Client project data and communications are typically retained for a minimum of five (5) years following project completion to support post-delivery queries, warranty obligations, and audit requirements.

Financial and billing records are retained for a minimum of seven (7) years in compliance with Indian accounting standards and tax regulations.

Marketing consent records are retained until consent is withdrawn, plus an additional twelve (12) months to evidence compliance.

Website analytics data is typically retained in anonymised form for up to twenty-four (24) months.

Upon expiry of applicable retention periods, data will be securely deleted or anonymised such that it can no longer be associated with an identifiable individual.

9. Data Security

DMrix implements a comprehensive set of technical and organisational measures to protect your personal information against accidental loss, unauthorised access, disclosure, alteration, or destruction. These measures include, but are not limited to:

Notwithstanding the above, no method of data transmission or storage is entirely secure. DMrix cannot guarantee absolute security and shall not be liable for unauthorised access resulting from circumstances beyond its reasonable control. In the event of a data breach that poses a risk to your rights and freedoms, DMrix will notify affected individuals in accordance with applicable law.
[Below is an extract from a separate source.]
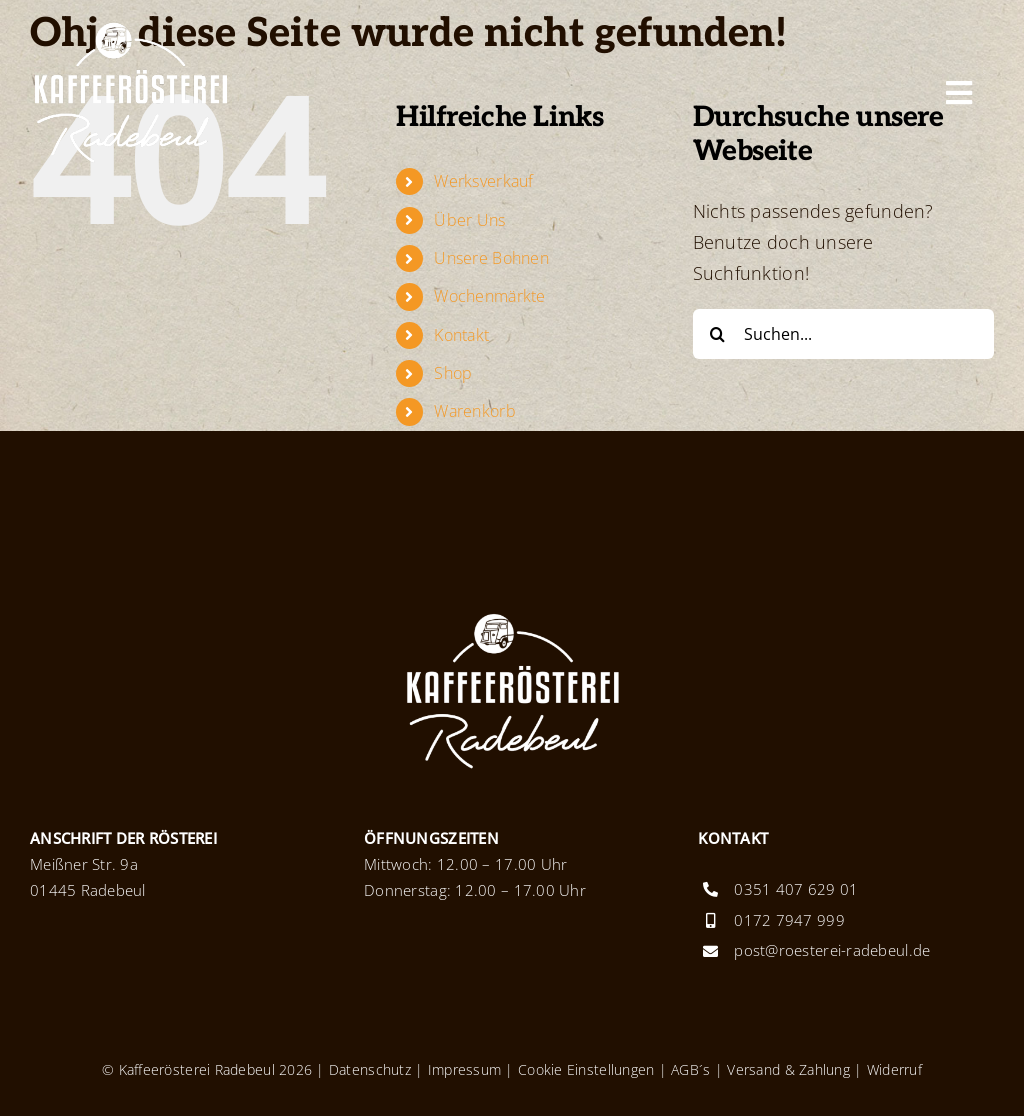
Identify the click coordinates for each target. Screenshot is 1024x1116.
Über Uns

• HTTPS/TLS encryption for all data transmitted to and from the DMrix website
• Encrypted storage for sensitive data at rest using industry-standard algorithms
• Role-based access controls ensuring only authorised personnel access client data on a need-to-know basis
• Regular software updates and patch management to address known security vulnerabilities
• Periodic internal security reviews and, where appropriate, third-party audits
• Multi-factor authentication for administrative access to critical systems
• Contractual security obligations imposed on all third-party processors handling personal data

10. Your Rights as a Data Subject

Subject to applicable data protection law, you have the following rights in respect of your personal data:

Right of Access: You may request confirmation of whether we hold personal data about you and obtain a copy of that data.
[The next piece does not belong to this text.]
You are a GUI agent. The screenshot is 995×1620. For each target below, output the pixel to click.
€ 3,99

Right to Rectification: You may request correction of inaccurate or incomplete personal data.

Right to Erasure: You may request deletion of personal data that is no longer necessary, or where processing is based solely on your consent and you choose to withdraw it, subject to legal retention obligations.
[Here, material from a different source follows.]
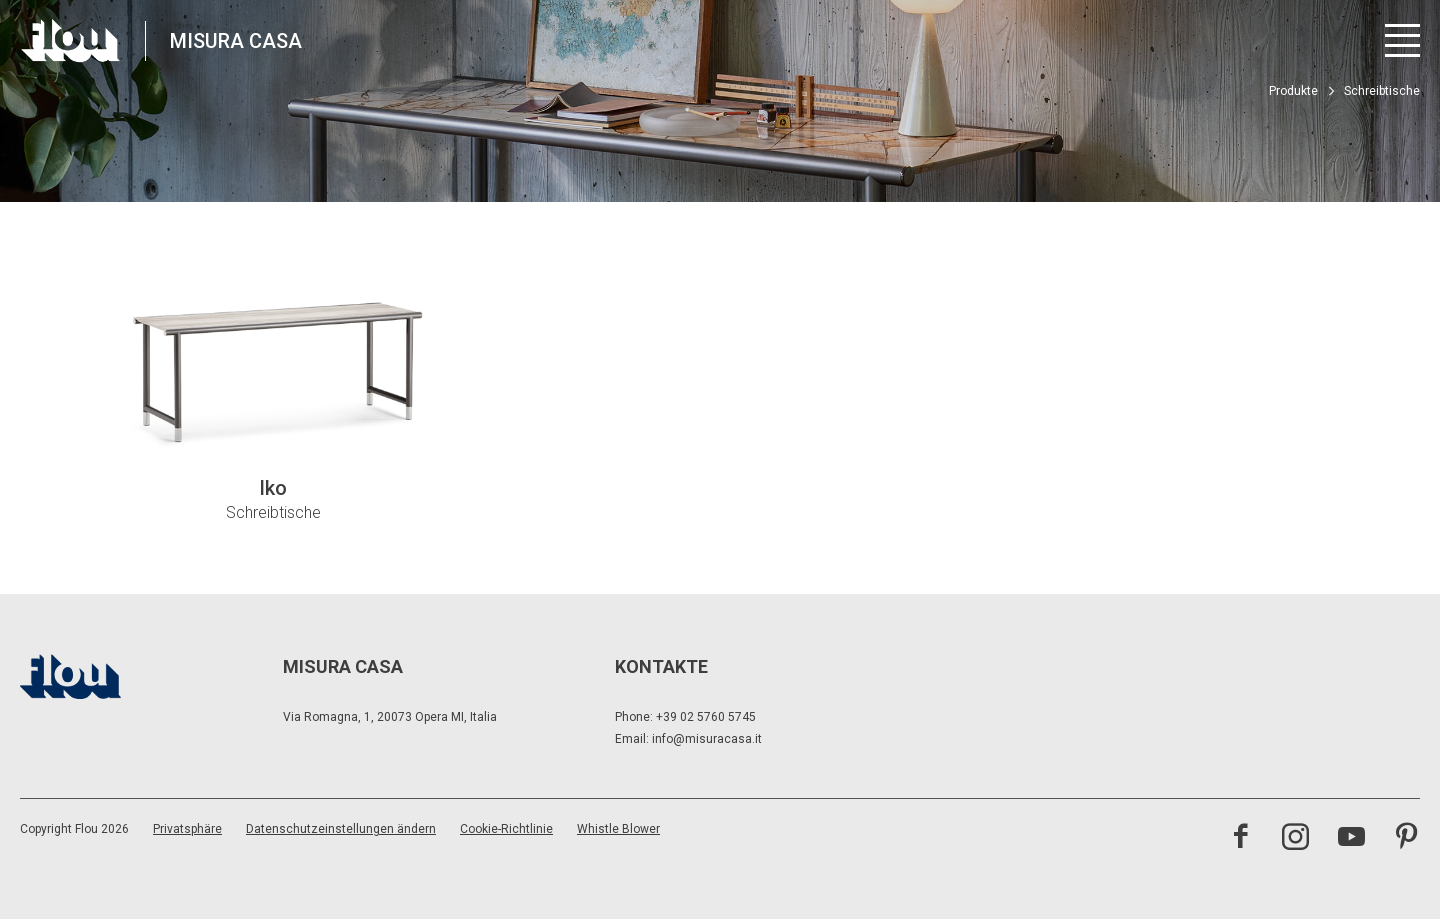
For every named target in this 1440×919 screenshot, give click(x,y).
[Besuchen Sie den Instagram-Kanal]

Right to Restriction: You may request that we limit processing of your data in certain circumstances, such as while a rectification request is under review.

Right to Data Portability: Where processing is based on consent or contract and carried out by automated means, you may request transfer of your data in a structured, machine-readable format.

Right to Object: You may object to processing based on legitimate interests, including profiling, and to direct marketing at any time.

Right to Withdraw Consent: Where processing relies on your consent, you may withdraw it at any time without affecting the lawfulness of processing prior to withdrawal.

To exercise any of the above rights, submit a written request to hello@dmrix.com with sufficient information to verify your identity. We will respond within thirty (30) days of receiving a valid request.

11. Children's Privacy

DMrix services are intended exclusively for individuals aged 18 years and above, or individuals of legal contracting age in their jurisdiction. DMrix does not knowingly collect personal data from minors. If you believe that a minor has provided us with personal information without appropriate consent, please contact us immediately so that we may take appropriate corrective action.

12. Changes to This Privacy Policy

DMrix reserves the right to amend this Privacy Policy at any time to reflect changes in our practices, applicable laws, or regulatory requirements. Material changes will be communicated via email or a prominent notice on our website at least fifteen (15) days prior to taking effect. Your continued use of our website or services following the effective date of any amendment constitutes your acceptance of the revised Policy. We encourage you to review this page periodically to remain informed.